Table 5. Relative affinities for h1340.CC variants selected by structure- and ML-guided engineering. KD (variant)/KD (h1340.CC) indicates the fold change in binding affinity relative to h1340.CC. Sequence differences in variants compared to h1340.SA are highlighted in orange. The non-canonical disulfide bond is labeled in red. Single mutants with improved affinity compared to h1340.SA are highlighted in green, and the best combinatorial mutant in the SA or AA backbone is highlighted in blue and yellow, respectively. The numbering of each residue position follows the kabat numbering system. The relative KD values were determined at 25°C.

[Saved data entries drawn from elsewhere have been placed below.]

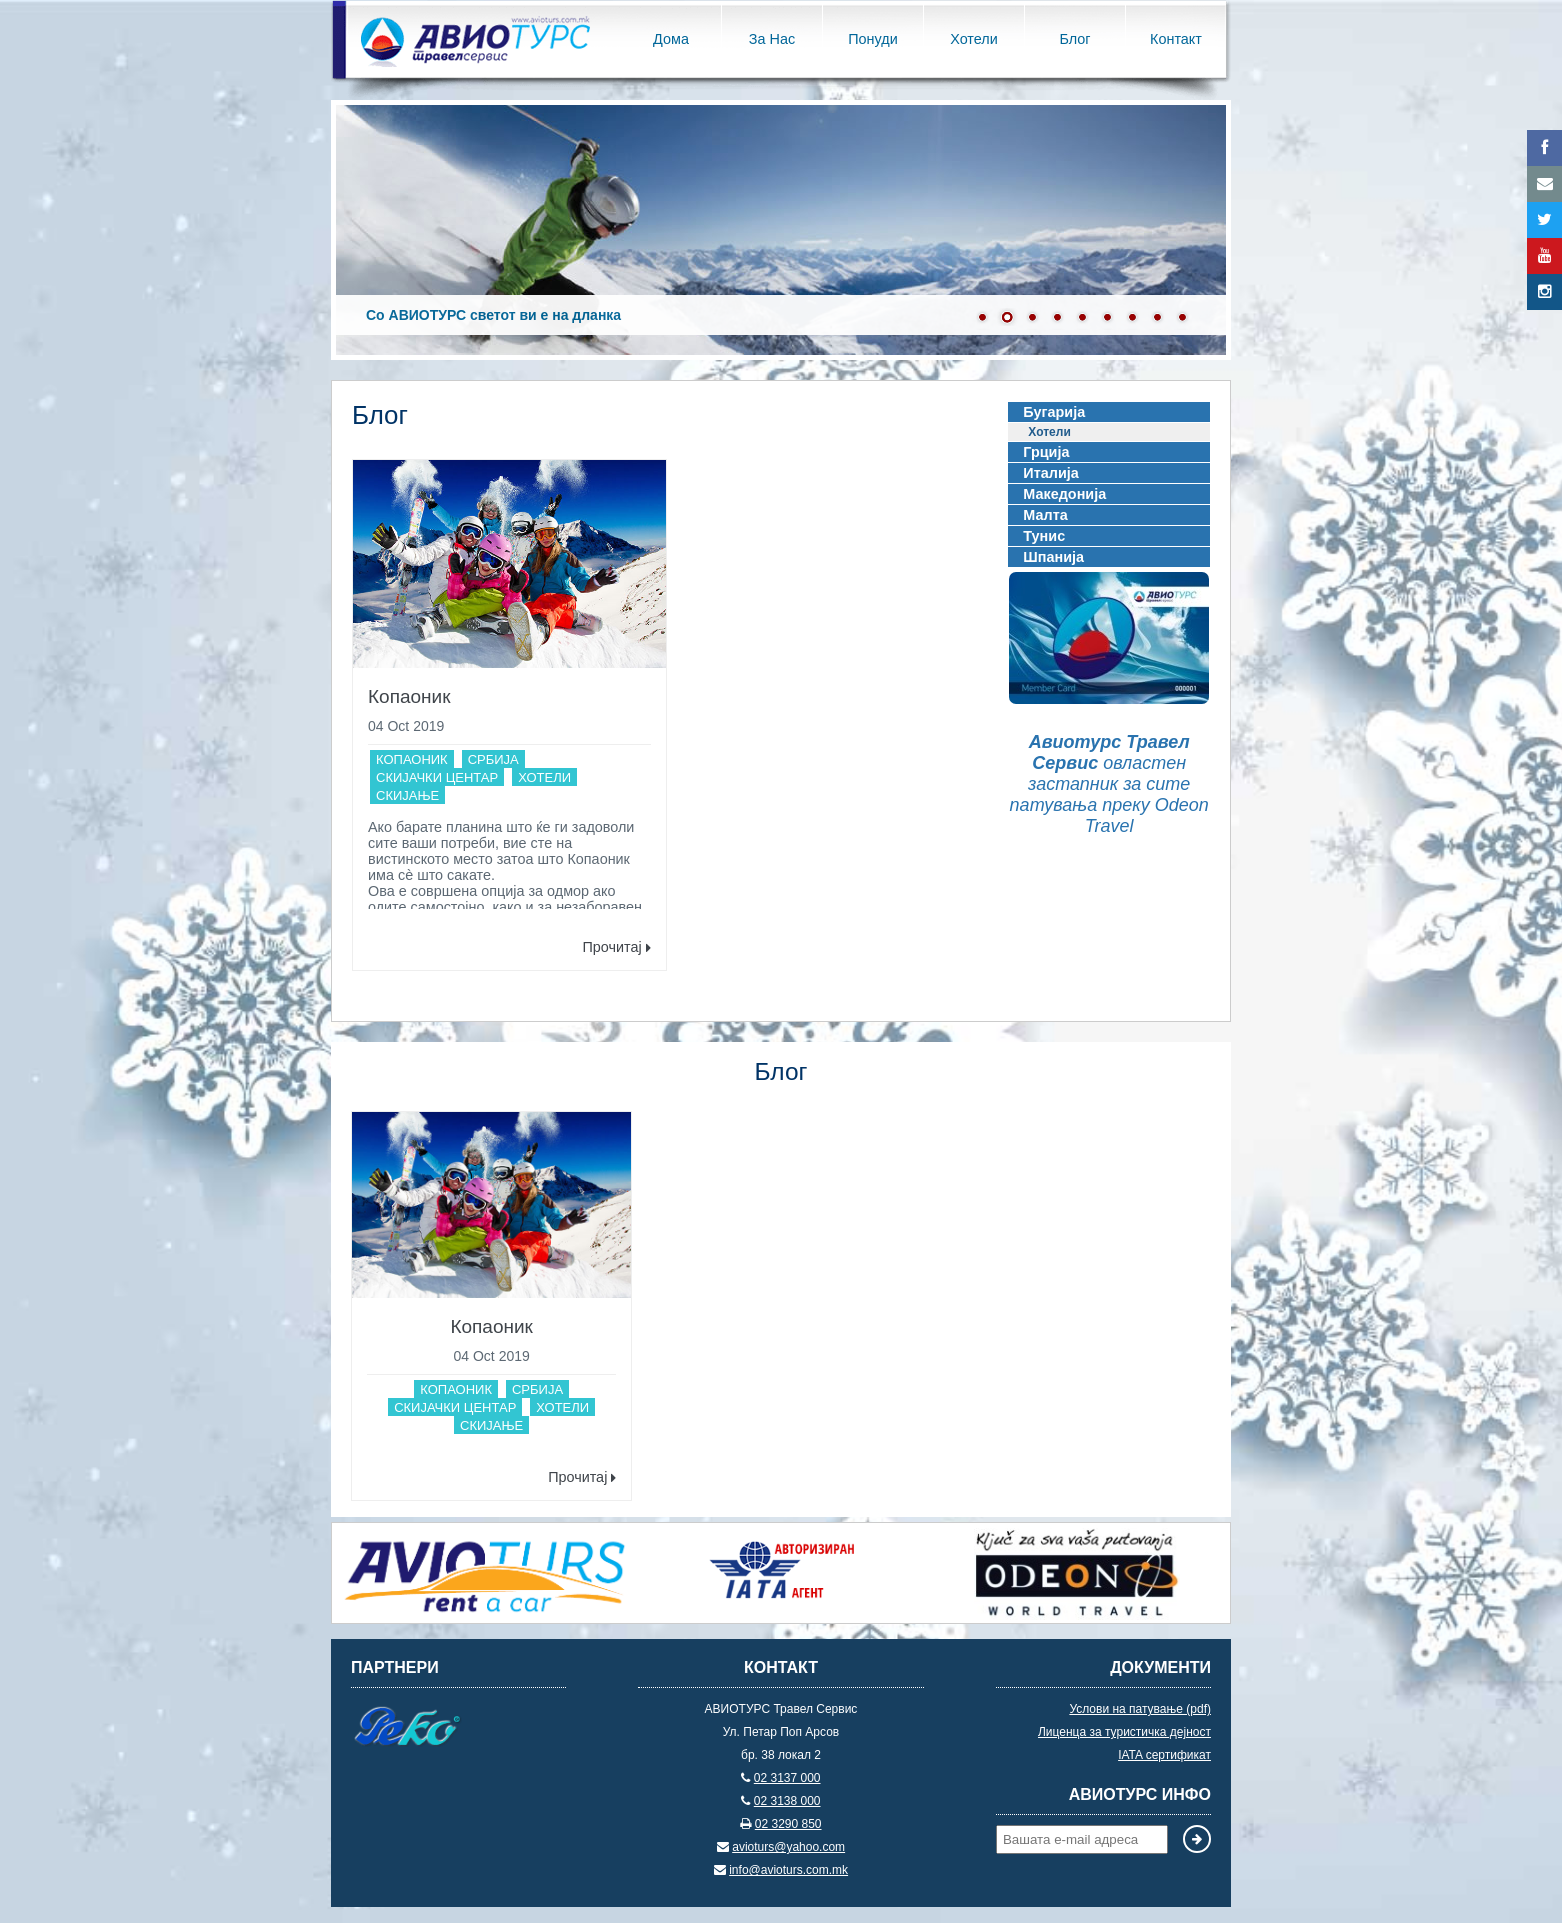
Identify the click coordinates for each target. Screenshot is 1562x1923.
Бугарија (1054, 412)
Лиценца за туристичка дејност (1124, 1732)
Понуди (872, 39)
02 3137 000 (787, 1778)
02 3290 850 (788, 1824)
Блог (1074, 39)
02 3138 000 (787, 1801)
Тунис (1044, 536)
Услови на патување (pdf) (1140, 1709)
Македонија (1064, 494)
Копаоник (409, 696)
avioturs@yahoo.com (788, 1847)
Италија (1050, 473)
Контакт (1176, 39)
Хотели (974, 39)
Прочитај (616, 947)
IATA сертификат (1164, 1755)
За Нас (772, 39)
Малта (1045, 515)
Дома (671, 39)
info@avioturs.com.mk (788, 1870)
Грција (1046, 452)
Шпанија (1053, 557)
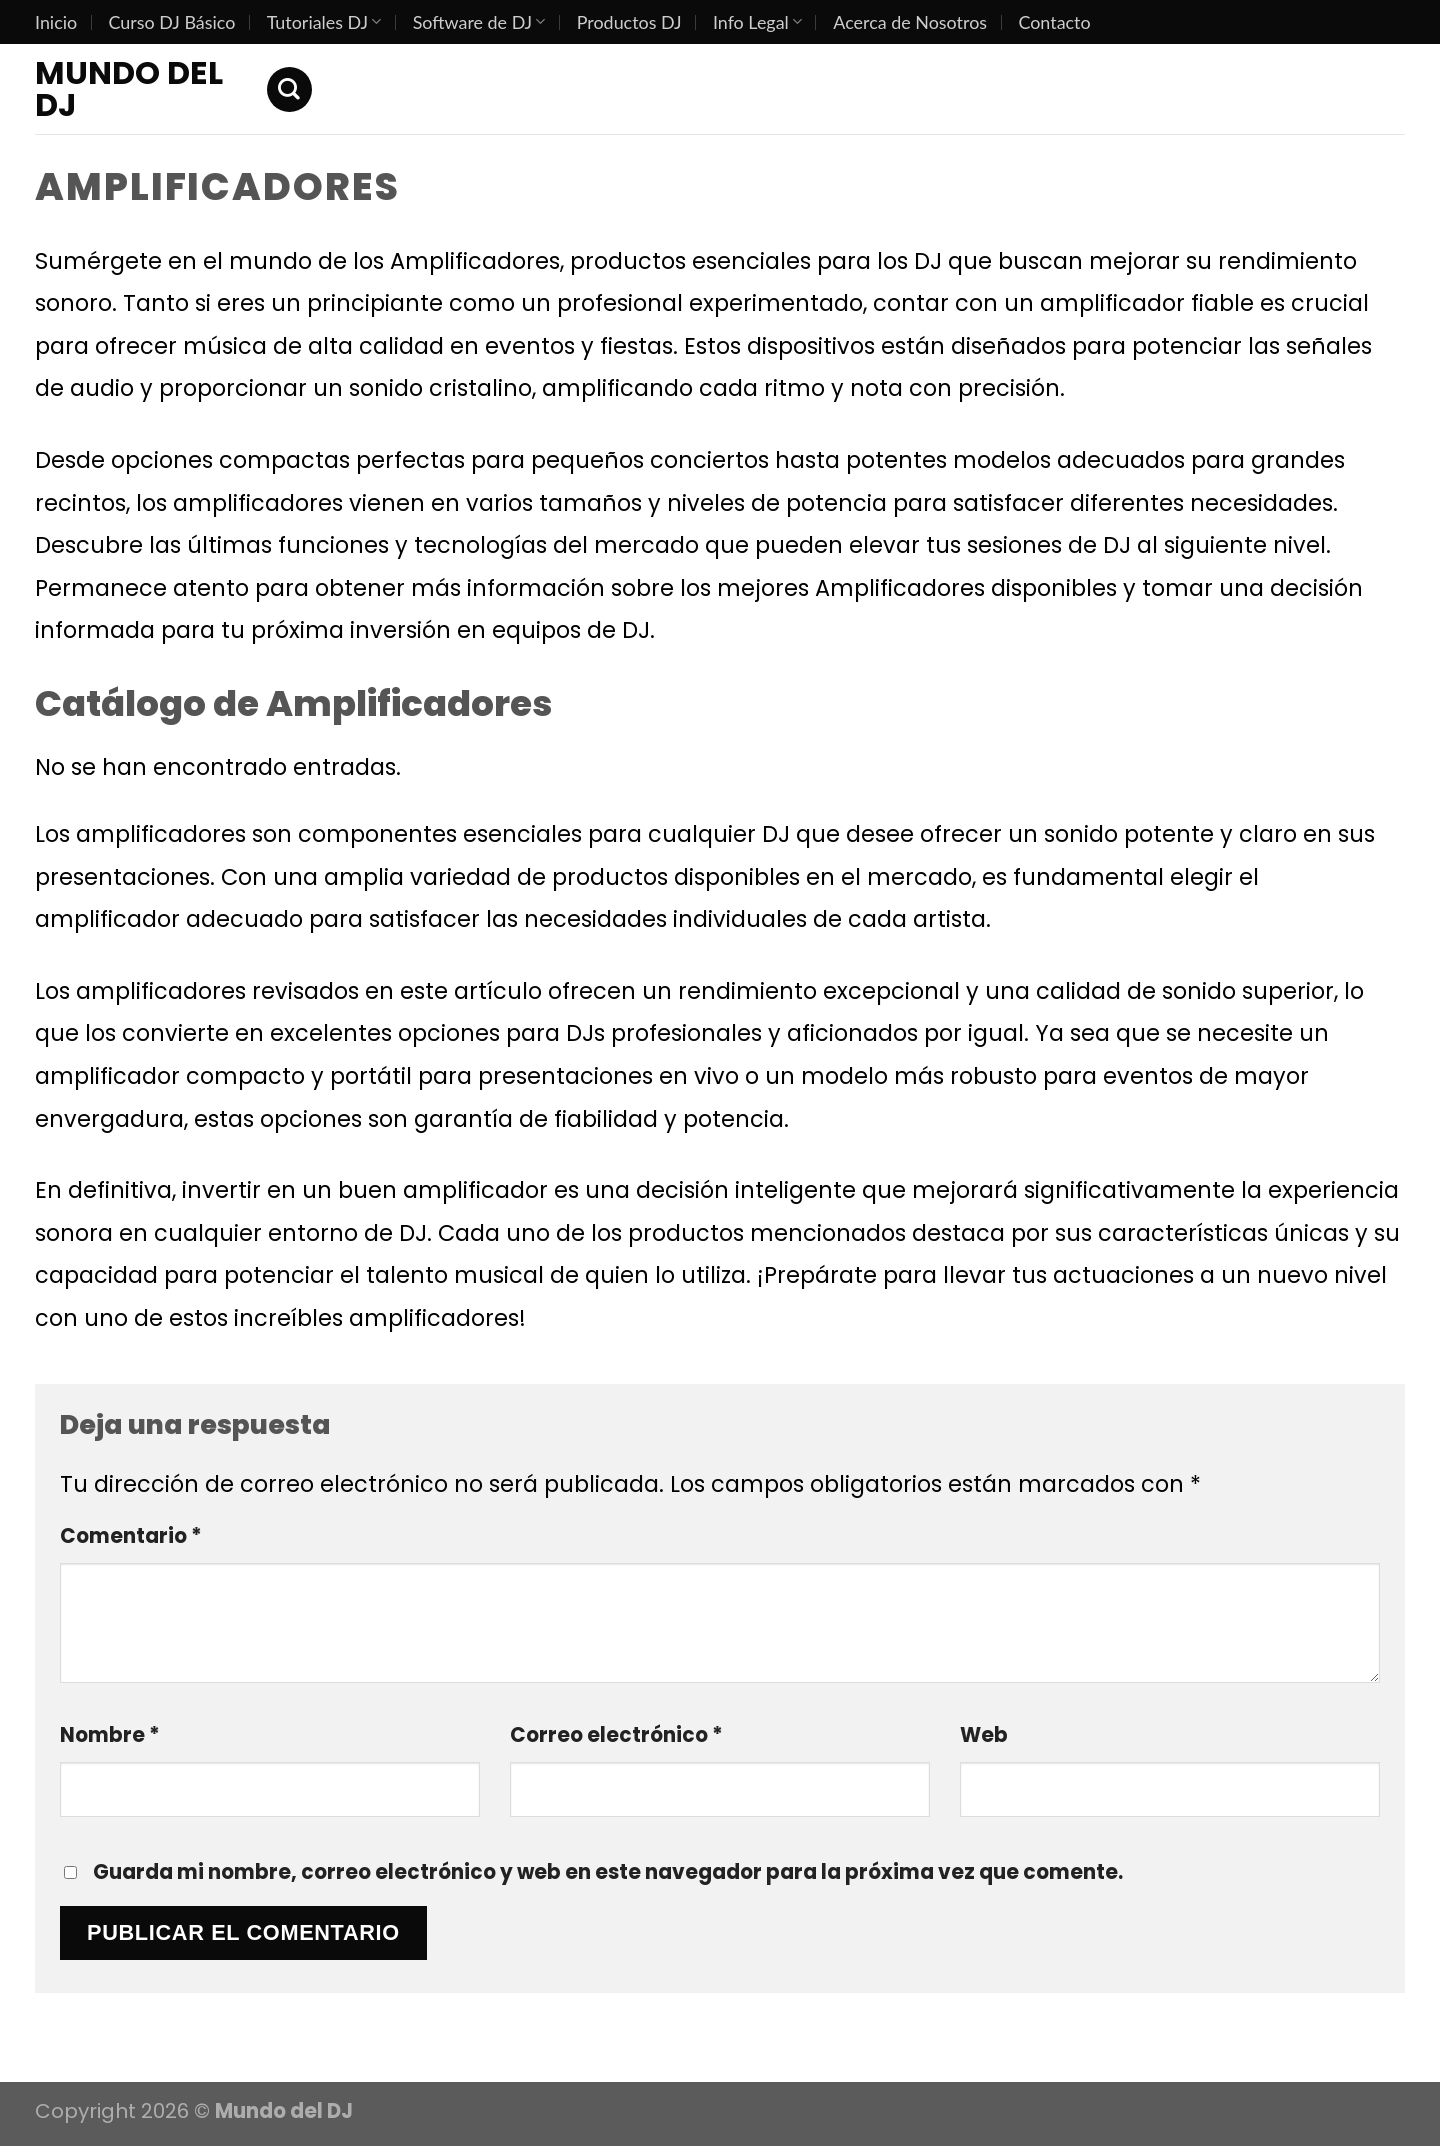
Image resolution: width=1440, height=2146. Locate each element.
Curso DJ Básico (172, 22)
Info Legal (757, 22)
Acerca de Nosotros (910, 22)
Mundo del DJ (129, 89)
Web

Figure 6. Structural analysis of structure- and ML- guided top mutations. Close-up view of key structural context rationalizing the improved affinity observed for the top 3 ProteinMPNN-generated mutations. Point mutations were generated using the h1340.CC – hPD-1 structure as a template and energy-minimized using the rosetta software suite. (a) Mutation S30D creates a strong hydrogen bond with the conserved PD-1 residue K78. (b) Mutation A52aL provides improved packing of the hydrophobic core supporting key CDRH1 residue W34 and CDRH2 Y52 residues that interact with PD-1. (c) Mutation A95S creates a hydrogen bond with the carbonyl backbone of residue T100d, thereby locking the CDRH3 loop conformation.